[Data for the task — start]

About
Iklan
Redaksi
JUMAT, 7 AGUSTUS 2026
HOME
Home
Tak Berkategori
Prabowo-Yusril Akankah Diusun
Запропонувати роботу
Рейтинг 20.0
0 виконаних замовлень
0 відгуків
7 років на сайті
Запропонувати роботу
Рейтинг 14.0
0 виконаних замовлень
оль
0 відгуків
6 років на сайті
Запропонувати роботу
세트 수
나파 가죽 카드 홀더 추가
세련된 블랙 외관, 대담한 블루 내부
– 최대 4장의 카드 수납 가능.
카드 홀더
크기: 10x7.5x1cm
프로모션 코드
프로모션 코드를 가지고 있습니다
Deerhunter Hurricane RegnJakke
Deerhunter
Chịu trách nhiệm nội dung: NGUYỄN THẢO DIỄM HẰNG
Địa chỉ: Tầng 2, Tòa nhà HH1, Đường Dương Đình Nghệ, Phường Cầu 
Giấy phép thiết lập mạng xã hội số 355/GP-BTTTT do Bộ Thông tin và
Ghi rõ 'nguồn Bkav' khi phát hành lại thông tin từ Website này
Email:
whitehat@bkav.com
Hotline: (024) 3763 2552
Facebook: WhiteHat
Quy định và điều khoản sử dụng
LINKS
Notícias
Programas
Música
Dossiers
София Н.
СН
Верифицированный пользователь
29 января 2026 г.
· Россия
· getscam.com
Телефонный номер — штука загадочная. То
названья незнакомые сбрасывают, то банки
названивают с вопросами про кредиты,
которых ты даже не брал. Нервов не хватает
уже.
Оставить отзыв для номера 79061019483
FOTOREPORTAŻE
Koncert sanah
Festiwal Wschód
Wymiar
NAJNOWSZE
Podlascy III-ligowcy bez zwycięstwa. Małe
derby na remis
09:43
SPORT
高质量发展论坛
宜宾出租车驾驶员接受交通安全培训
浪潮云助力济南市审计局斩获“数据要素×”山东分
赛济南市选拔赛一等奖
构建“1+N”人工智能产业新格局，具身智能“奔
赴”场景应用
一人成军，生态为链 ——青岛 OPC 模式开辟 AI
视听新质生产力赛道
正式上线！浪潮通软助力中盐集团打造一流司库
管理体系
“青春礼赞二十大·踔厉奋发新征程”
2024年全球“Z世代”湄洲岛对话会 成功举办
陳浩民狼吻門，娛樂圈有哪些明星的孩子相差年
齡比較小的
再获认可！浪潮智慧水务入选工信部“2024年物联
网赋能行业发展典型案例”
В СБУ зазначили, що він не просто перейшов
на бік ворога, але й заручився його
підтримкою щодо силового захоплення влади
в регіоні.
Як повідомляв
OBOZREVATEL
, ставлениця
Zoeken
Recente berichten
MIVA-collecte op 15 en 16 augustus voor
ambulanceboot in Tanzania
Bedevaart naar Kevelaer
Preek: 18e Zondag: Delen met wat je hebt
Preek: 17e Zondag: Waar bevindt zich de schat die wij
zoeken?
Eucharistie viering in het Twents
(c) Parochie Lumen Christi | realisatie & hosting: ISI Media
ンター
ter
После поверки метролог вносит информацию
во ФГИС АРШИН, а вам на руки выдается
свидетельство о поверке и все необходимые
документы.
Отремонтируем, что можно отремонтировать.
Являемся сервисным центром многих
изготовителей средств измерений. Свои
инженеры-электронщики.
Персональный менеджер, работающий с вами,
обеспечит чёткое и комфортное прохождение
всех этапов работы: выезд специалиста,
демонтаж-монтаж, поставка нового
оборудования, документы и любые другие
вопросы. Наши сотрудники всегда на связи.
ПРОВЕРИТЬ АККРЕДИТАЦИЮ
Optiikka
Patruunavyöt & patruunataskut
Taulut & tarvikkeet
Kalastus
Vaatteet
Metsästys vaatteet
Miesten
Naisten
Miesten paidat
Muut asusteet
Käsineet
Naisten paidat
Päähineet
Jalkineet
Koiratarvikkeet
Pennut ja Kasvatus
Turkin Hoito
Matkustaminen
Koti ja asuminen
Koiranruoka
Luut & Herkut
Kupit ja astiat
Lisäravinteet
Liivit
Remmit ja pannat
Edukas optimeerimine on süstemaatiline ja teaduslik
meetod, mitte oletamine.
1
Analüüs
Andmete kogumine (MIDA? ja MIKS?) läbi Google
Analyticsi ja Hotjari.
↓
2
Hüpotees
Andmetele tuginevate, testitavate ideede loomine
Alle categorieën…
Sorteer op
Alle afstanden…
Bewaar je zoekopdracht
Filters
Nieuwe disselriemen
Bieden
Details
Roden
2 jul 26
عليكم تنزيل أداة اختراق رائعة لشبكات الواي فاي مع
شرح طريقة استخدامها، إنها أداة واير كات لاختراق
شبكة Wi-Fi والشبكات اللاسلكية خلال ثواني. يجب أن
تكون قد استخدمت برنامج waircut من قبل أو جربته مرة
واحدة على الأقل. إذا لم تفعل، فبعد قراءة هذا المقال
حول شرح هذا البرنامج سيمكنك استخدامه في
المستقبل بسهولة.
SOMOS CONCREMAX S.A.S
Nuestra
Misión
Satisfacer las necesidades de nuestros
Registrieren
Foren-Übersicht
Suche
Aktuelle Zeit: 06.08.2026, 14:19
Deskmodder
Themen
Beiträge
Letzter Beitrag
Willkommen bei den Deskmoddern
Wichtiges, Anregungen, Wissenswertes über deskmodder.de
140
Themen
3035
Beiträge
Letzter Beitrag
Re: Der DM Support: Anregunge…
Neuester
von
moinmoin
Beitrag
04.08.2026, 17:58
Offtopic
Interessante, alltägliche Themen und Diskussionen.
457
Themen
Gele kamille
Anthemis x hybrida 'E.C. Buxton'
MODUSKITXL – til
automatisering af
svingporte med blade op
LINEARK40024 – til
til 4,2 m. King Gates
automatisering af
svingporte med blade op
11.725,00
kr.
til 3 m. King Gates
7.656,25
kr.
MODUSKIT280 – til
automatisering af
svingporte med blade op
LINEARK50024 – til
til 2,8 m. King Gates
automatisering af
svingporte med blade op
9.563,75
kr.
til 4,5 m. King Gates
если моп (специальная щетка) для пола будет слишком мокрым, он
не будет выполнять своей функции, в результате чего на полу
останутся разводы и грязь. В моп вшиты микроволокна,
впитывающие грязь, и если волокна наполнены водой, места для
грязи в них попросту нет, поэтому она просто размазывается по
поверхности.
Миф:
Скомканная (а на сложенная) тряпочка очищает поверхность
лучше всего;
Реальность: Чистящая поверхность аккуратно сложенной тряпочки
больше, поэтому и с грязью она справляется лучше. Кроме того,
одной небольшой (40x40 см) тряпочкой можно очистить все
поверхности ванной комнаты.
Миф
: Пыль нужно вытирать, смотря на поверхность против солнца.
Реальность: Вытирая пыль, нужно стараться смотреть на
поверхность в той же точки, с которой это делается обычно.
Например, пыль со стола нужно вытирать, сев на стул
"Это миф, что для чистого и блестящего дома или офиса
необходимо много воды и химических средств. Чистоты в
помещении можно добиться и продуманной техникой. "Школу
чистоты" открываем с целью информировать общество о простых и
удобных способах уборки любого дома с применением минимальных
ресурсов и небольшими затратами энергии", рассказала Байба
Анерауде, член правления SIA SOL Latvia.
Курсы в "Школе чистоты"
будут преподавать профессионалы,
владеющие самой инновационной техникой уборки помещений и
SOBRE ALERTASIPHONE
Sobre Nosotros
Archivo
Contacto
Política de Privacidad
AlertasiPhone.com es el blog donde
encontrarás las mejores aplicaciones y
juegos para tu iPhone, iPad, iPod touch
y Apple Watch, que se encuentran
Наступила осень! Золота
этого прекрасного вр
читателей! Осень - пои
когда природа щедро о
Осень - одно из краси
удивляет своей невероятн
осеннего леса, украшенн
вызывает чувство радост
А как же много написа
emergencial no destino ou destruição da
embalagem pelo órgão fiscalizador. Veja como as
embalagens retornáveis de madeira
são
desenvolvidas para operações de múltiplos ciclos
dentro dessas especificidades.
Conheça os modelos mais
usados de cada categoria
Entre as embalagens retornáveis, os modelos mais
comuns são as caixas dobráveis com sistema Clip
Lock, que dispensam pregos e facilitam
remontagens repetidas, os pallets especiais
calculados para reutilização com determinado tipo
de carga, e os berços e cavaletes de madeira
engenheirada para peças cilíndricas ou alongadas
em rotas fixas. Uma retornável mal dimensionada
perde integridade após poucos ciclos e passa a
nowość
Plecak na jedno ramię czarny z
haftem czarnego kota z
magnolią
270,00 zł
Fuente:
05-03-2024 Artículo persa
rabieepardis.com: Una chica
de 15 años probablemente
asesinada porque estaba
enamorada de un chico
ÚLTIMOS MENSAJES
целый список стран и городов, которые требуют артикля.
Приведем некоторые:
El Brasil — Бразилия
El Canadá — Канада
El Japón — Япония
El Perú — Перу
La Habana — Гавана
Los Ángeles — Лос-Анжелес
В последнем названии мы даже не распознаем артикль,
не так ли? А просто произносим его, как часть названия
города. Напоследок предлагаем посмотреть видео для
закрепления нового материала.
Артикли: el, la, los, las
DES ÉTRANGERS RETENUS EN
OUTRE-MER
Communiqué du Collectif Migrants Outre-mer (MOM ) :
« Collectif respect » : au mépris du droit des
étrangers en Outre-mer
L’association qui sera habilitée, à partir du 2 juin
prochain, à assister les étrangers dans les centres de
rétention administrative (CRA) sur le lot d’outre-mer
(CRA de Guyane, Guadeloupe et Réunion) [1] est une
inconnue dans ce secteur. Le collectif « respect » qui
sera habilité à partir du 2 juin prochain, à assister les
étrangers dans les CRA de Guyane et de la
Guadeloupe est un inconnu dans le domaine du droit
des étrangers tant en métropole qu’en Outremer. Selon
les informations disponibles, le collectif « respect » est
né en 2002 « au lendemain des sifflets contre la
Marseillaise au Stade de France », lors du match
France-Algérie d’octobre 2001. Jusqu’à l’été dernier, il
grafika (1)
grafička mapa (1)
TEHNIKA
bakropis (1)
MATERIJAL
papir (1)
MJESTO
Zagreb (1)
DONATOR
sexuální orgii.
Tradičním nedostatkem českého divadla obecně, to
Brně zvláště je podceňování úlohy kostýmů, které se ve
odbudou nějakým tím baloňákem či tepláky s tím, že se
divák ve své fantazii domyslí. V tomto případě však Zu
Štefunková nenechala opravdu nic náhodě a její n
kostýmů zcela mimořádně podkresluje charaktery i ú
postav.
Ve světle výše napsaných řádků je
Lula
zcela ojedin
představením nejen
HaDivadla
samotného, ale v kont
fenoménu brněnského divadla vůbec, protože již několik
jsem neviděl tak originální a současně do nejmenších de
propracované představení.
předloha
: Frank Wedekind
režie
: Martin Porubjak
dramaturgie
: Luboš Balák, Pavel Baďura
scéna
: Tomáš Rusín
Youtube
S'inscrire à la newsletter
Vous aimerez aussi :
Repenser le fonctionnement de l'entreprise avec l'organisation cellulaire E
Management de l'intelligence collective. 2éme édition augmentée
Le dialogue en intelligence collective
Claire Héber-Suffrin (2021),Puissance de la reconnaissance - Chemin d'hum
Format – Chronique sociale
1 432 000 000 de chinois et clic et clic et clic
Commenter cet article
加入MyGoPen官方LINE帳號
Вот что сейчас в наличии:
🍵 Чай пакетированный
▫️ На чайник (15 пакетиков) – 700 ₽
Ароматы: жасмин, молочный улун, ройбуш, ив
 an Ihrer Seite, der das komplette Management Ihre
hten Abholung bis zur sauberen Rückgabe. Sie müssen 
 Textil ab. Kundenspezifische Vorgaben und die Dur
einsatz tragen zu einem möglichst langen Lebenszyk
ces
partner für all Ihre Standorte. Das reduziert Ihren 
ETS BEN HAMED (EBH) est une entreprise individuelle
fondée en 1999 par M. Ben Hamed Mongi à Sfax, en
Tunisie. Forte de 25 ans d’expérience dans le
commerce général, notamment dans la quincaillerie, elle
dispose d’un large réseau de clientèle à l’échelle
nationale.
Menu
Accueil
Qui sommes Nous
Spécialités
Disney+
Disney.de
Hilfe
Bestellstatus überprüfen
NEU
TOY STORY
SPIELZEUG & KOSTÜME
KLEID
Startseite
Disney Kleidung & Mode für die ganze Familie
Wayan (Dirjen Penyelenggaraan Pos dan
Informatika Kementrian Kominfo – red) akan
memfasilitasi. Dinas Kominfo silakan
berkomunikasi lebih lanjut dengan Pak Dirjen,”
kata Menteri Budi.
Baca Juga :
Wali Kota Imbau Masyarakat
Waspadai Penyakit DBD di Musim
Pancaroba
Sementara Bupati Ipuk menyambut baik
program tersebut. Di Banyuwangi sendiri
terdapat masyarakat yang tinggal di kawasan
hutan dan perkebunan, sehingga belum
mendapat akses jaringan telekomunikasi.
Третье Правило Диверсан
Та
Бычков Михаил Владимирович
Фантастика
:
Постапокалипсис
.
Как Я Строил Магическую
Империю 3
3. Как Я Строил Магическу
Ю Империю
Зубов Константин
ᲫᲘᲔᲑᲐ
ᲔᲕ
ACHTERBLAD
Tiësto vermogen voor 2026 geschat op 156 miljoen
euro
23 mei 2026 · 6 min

[Data for the task — finish]

> Problem statement:
From the first line of the material above down to the line with "Eucharistie viering in het Twents", output each line exactly; include both of those lines and add no others.

> Result of the exercise:
About
Iklan
Redaksi
JUMAT, 7 AGUSTUS 2026
HOME
Home
Tak Berkategori
Prabowo-Yusril Akankah Diusun
Запропонувати роботу
Рейтинг 20.0
0 виконаних замовлень
0 відгуків
7 років на сайті
Запропонувати роботу
Рейтинг 14.0
0 виконаних замовлень
оль
0 відгуків
6 років на сайті
Запропонувати роботу
세트 수
나파 가죽 카드 홀더 추가
세련된 블랙 외관, 대담한 블루 내부
– 최대 4장의 카드 수납 가능.
카드 홀더
크기: 10x7.5x1cm
프로모션 코드
프로모션 코드를 가지고 있습니다
Deerhunter Hurricane RegnJakke
Deerhunter
Chịu trách nhiệm nội dung: NGUYỄN THẢO DIỄM HẰNG
Địa chỉ: Tầng 2, Tòa nhà HH1, Đường Dương Đình Nghệ, Phường Cầu 
Giấy phép thiết lập mạng xã hội số 355/GP-BTTTT do Bộ Thông tin và
Ghi rõ 'nguồn Bkav' khi phát hành lại thông tin từ Website này
Email:
whitehat@bkav.com
Hotline: (024) 3763 2552
Facebook: WhiteHat
Quy định và điều khoản sử dụng
LINKS
Notícias
Programas
Música
Dossiers
София Н.
СН
Верифицированный пользователь
29 января 2026 г.
· Россия
· getscam.com
Телефонный номер — штука загадочная. То
названья незнакомые сбрасывают, то банки
названивают с вопросами про кредиты,
которых ты даже не брал. Нервов не хватает
уже.
Оставить отзыв для номера 79061019483
FOTOREPORTAŻE
Koncert sanah
Festiwal Wschód
Wymiar
NAJNOWSZE
Podlascy III-ligowcy bez zwycięstwa. Małe
derby na remis
09:43
SPORT
高质量发展论坛
宜宾出租车驾驶员接受交通安全培训
浪潮云助力济南市审计局斩获“数据要素×”山东分
赛济南市选拔赛一等奖
构建“1+N”人工智能产业新格局，具身智能“奔
赴”场景应用
一人成军，生态为链 ——青岛 OPC 模式开辟 AI
视听新质生产力赛道
正式上线！浪潮通软助力中盐集团打造一流司库
管理体系
“青春礼赞二十大·踔厉奋发新征程”
2024年全球“Z世代”湄洲岛对话会 成功举办
陳浩民狼吻門，娛樂圈有哪些明星的孩子相差年
齡比較小的
再获认可！浪潮智慧水务入选工信部“2024年物联
网赋能行业发展典型案例”
В СБУ зазначили, що він не просто перейшов
на бік ворога, але й заручився його
підтримкою щодо силового захоплення влади
в регіоні.
Як повідомляв
OBOZREVATEL
, ставлениця
Zoeken
Recente berichten
MIVA-collecte op 15 en 16 augustus voor
ambulanceboot in Tanzania
Bedevaart naar Kevelaer
Preek: 18e Zondag: Delen met wat je hebt
Preek: 17e Zondag: Waar bevindt zich de schat die wij
zoeken?
Eucharistie viering in het Twents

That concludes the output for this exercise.